In the scene in question, Shu Lien has demanded that Jen relinquish the Green Destiny, and Jen has refused. This will be the second time they've fought, and this time Jen has come to see Shu Lien. Up to this point, Jen has already used the Green Destiny to hack apart the weapons of her opponents with ease. It is clear that she is well-trained, but the sword itself has a magic, which, combined with her ambition and seeking behavior, is pulling her along through a story that is now out of her control. She thinks she is wielding the sword, but it’s the other way around.
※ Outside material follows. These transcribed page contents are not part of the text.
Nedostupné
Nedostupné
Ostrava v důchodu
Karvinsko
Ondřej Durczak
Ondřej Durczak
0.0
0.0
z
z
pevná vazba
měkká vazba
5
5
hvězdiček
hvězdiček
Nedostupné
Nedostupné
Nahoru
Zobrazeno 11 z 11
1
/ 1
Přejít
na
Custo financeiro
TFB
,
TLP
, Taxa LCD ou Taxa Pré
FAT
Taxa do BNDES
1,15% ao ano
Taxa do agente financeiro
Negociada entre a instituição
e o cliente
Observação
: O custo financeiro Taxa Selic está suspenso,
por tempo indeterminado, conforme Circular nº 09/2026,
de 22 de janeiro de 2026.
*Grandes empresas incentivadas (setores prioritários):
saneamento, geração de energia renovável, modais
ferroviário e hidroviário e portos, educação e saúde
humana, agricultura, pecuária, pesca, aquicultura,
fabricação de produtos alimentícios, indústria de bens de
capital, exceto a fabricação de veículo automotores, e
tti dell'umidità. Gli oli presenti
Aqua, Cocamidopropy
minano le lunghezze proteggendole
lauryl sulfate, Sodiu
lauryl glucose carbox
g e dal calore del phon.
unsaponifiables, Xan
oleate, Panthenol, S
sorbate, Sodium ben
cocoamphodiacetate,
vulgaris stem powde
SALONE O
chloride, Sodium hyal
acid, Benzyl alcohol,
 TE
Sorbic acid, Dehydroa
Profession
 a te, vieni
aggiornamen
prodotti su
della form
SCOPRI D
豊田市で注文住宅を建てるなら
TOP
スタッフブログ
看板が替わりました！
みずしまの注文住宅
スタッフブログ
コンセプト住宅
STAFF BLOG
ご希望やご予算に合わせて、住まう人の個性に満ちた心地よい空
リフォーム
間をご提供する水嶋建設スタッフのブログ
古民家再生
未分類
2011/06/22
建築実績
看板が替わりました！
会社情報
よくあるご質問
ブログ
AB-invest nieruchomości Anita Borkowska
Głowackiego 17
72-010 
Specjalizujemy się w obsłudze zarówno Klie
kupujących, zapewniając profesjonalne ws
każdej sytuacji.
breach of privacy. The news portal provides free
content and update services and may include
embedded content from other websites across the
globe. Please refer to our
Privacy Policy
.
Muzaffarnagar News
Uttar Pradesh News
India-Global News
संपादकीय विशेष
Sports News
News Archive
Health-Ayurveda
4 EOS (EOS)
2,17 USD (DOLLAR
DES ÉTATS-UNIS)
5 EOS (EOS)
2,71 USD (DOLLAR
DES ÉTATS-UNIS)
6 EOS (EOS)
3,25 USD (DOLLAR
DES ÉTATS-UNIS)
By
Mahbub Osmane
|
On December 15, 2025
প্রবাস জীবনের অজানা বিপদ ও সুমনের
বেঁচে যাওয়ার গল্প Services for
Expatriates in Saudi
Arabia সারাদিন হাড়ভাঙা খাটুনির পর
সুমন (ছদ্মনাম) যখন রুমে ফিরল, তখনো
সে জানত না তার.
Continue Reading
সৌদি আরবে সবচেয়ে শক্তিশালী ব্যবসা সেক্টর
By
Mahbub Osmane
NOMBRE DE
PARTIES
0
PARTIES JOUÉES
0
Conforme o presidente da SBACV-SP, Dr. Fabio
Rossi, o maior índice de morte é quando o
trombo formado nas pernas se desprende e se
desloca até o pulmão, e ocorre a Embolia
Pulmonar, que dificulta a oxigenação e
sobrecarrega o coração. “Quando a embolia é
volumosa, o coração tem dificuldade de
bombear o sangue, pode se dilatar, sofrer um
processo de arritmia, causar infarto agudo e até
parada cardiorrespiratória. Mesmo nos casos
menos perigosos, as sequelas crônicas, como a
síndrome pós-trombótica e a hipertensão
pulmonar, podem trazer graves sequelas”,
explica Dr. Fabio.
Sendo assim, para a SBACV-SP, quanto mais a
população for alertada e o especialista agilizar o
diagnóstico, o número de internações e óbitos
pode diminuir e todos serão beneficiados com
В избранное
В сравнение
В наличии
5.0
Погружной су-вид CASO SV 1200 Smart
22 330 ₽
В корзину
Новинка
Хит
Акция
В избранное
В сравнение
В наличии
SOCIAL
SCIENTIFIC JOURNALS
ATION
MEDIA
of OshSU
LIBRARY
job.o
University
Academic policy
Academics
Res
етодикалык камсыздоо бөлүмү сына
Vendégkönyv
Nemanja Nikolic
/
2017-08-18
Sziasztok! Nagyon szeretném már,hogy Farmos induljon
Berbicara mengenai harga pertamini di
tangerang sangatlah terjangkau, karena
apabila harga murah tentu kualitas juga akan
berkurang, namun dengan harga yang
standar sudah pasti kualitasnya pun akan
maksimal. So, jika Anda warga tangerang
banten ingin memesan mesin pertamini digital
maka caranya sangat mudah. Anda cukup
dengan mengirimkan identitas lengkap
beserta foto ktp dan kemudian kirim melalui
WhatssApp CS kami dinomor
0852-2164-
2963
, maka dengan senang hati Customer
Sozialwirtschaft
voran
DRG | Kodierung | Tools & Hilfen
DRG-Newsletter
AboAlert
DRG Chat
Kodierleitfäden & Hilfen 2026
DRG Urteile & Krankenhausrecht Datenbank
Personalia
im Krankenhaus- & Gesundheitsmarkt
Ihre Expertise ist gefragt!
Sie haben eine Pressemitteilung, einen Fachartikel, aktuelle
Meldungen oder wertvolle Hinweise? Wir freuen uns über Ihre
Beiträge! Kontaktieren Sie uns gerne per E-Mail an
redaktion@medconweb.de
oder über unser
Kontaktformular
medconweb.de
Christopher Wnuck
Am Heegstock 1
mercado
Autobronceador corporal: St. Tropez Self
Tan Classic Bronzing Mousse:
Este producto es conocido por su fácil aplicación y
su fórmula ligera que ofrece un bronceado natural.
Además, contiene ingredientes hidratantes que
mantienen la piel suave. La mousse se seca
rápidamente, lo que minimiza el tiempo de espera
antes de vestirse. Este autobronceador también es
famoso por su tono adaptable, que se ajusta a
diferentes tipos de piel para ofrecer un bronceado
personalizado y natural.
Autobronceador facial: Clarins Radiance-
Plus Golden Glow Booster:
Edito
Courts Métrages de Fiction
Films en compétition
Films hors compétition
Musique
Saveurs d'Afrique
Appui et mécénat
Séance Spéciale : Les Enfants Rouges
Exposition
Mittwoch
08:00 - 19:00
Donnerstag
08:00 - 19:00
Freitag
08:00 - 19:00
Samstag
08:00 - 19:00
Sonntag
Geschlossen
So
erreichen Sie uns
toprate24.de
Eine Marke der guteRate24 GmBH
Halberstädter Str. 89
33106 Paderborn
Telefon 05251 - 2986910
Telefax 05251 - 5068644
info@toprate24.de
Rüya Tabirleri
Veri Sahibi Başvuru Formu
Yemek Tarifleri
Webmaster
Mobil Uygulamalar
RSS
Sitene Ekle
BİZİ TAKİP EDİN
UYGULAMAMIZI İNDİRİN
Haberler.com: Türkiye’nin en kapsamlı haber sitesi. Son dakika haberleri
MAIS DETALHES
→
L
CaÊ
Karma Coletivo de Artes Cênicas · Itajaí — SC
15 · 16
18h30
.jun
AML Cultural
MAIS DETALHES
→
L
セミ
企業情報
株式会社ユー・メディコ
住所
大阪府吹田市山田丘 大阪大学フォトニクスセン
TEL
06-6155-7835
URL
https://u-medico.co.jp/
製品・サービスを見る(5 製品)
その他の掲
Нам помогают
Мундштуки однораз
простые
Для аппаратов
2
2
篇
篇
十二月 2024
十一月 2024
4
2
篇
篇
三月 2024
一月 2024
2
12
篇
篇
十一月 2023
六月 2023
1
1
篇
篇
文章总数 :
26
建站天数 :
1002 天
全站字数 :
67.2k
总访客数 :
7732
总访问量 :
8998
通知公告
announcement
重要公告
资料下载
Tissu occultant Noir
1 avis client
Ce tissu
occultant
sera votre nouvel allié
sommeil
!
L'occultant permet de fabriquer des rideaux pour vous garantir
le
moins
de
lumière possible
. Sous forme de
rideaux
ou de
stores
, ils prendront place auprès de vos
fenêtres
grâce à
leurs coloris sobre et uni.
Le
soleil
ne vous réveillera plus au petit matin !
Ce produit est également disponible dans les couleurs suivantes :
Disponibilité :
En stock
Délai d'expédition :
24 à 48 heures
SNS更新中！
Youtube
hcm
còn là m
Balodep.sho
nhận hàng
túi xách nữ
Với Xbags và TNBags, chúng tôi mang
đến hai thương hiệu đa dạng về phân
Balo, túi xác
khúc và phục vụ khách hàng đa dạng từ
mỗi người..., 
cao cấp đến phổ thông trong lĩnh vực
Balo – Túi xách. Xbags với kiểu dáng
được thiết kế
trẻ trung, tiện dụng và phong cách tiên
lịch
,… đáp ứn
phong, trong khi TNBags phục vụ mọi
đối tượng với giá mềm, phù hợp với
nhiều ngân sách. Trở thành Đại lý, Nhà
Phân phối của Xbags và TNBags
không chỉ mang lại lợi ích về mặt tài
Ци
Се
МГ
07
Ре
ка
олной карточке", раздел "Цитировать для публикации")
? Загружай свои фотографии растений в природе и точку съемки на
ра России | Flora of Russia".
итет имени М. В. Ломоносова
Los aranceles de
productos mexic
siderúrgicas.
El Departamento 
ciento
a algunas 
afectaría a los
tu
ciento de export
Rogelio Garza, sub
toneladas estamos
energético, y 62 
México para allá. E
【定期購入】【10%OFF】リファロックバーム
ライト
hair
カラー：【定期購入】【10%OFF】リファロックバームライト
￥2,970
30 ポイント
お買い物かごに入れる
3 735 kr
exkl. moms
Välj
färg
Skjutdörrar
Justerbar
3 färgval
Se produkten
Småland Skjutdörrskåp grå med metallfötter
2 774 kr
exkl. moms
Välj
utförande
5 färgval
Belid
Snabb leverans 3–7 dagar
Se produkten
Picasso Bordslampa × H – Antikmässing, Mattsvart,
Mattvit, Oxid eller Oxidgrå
Shu Lien, the older and more conservative of the two, sees this self-destructive drive (it’s not hard to see) and will fight to stop it, for Jen’s sake and for everyone else’s.

In the duel that follows, Shu Lien is forced to use a variety of different weapons and techniques, including hand-to-hand grappling and similarly grabby hook swords, comically heavy bludgeoning instruments, and more, in an attempt to get Jen under control. Everything she puts to Jen is chopped to pieces by the Green Destiny. So are whole racks of weapons nearby caught in the crossfire, before Shu Lien can pick them up, as Jen continues to green-steamroll her way through her problems.

Eventually, in a brief pause, we see Shu Lien reach some kind of epiphany and pick up a jian, finally the same type of sword* as the Green Destiny. In the ensuing exchange, she anticipates Jen’s magic blade cutting straight through her own mundane weapon and takes the opportunity to pass through her opponent’s guard and swift the point of the broken sword up to Jen’s throat, asserting clear victory.

The simplest way to say this is that she “manages to defeat Jen with a broken sword.” Of course, it’s way cooler than that. She doesn’t defeat Jen despite her broken sword―as a flex or the equivalent of a sports handicap. She defeats Jen because her sword is broken, and because Jen relies on breaking swords. Her winning tactic is in diametrical opposition to and direct refutation of Jen's unbreakable sword and her confidence in her reckless drive forward.

It’s up to you, I guess, to see how you feel about where the story goes with this. I enjoy the way its many plot threads conclude in sort of unsatisfying ways, such that we are left thinking “Well, damn,” and charged with taking up the problem-of-doing that was left unresolved for us; breaking through, claiming something unbreakable, or finding a way to use that which breaks.


 

*CORRECTION 10/16/24: I watched the scene one more time and realized Shu Lien appears to be wielding a two-handed variation on the jian. It definitely has a longer grip, and is probably longer in the blade as well. (From what I understand, “jian” in the sword context just means a straight, double-edged blade, and the category contains some variety.) From some very superficial looking around online, this sounds to me like an older sort of longsword thing that was not in use during the time when this story is set. Fits nicely with Shu Lien’s almost crusading attitude toward Jen’s rebellion, and nevertheless I think the jian-vs-jian thing is still very clear, especially with the camerawork clearly comparing the elaborate Green Destiny with the unadorned, simple blade and hilt of Shu Lien's sword, which breaks accordingly with her lack of attachment to it.